### Task goal
Nothing in the records below should be altered in the copy, although the pictures must be left out.

### Data for analysis
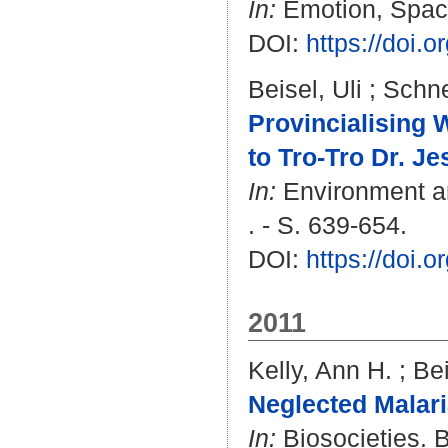
In:
Emotion, Space 
DOI:
https://doi.
Beisel, Uli
;
Schne
Provincialising 
to Tro-Tro Dr. Je
In:
Environment an
. - S. 639-654.
DOI:
https://doi.
2011
Kelly, Ann H.
;
Bei
Neglected Malari
In:
Biosocieties. B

### Answer space
In:
Emotion, Space 
DOI:
https://doi.
Beisel, Uli
;
Schne
Provincialising 
to Tro-Tro Dr. Je
In:
Environment an
. - S. 639-654.
DOI:
https://doi.
2011
Kelly, Ann H.
;
Bei
Neglected Malari
In:
Biosocieties. B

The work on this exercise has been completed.